Then you have nothing to complain about, because that is what you chose - your credit rating over being away from him. *shrug*

When it gets bad enough, you'll find a way.


----------



## Fallen Leaf (May 27, 2013)

I don't know how you can stay and complain. I agree with turnera. If it's really that bad, you'd be gone already. You can build your credit again if it even gets to that point. But, you don't have to live in the house to keep your good credit. Just have all the bills sent to your new place.


----------



## roxanne4238 (Mar 20, 2013)

Note the lawyer said he could also get me for abandonment.


----------



## turnera (Jan 22, 2010)

You left kids behind?

That's the only kind of abandonment that matters.


----------



## SlowlyGettingWiser (Apr 7, 2012)

If you can't force the sale of the house until AFTER the divorce is finalized, how far along is the divorce? How much longer until it is finalized (per your divorce attorney)?
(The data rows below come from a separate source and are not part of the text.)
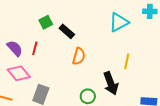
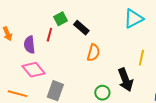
purple semicircle: (15, 48) -> (29, 45), turned -144
red line: (35, 48) -> (49, 35), moved

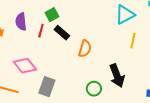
black rectangle: (81, 28) -> (62, 33), moved
purple semicircle: (29, 45) -> (21, 22), moved
yellow line: (141, 58) -> (133, 41), moved

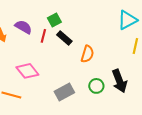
purple semicircle: (21, 22) -> (23, 27), turned 126
gray rectangle: (47, 87) -> (64, 92), moved, turned 42
green circle: (94, 89) -> (96, 86), moved

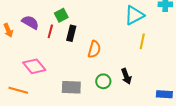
black rectangle: (64, 38) -> (71, 33), turned 63
black arrow: (119, 81) -> (126, 76), size x0.7
gray rectangle: (64, 92) -> (71, 87), turned 30

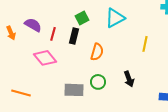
green square: (61, 15) -> (82, 18), moved
cyan triangle: (134, 15) -> (115, 18), moved
pink diamond: (34, 66) -> (45, 58), moved
green circle: (103, 81) -> (98, 82), moved

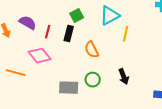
yellow line: (145, 44) -> (126, 34), moved
orange semicircle: (97, 52) -> (92, 50), turned 138
orange line: (21, 93) -> (16, 73), moved

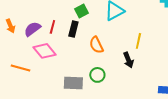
purple semicircle: (28, 23) -> (32, 29), moved, turned -66
yellow line: (126, 34) -> (138, 41), moved
black arrow: (124, 77) -> (128, 60), moved

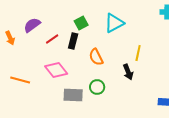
red line: (52, 27) -> (52, 39), turned 40
purple semicircle: (32, 29) -> (32, 25), moved
pink diamond: (44, 51) -> (56, 70), moved

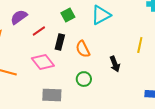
black rectangle: (73, 41) -> (60, 42), moved
yellow line: (138, 53) -> (140, 45), moved
gray rectangle: (73, 95) -> (52, 95), moved

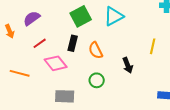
green square: (68, 15) -> (81, 16), size x1.5
red line: (39, 31) -> (40, 43), moved

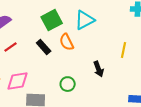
black rectangle: (73, 43) -> (44, 47), turned -56
orange semicircle: (96, 50) -> (67, 42), moved
pink diamond: (56, 63) -> (18, 81), moved, turned -60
Still think you should demand YOUR 50% of the profit. I wouldn't pay it to ex-husband; if you don't want/need it, donate it to charity! He's being a big, whiny baby and wasting HOW MUCH of your life dragging this crap out? And *why*? So HE doesn't have to deal with his depression, and his real life, and the reality of having to be alone and pay everything on his own and be a grown-up!

Boo-frickin-hoo.

You can get out and rebuild your Credit Rating, or 
you can stay and rebuild your self-esteem and emotional equilibrium.

You can't do both!


----------



## roxanne4238 (Mar 20, 2013)

I am well aware this, thank-you. Now for an update: I had him served last Friday(the lawyer drew up 2 agreements and wouldn't sign either) right when he was being picked up at our home to the airport, lawyer figured it would be good timing so we wouldn't have to see each other for a week(I was not present) and haven't heard a peep since(coming home any day now). I am dreading it. I don't think he will get a lawyer and the divorce can go through by default in 30 days if he doesn't respond but with no agreement. He is verbally and emotionally abusive which is why I probably stayed this long because I was too scared to leave previous years that is. We'll see what happens next. Also abandonment can already be stated since we haven't had sex in over a year according to NYS


----------



## turnera (Jan 22, 2010)

Good for you. Five years from now, when you're free and clear and no longer care about what he does, you'll be surprised you waited so long.


----------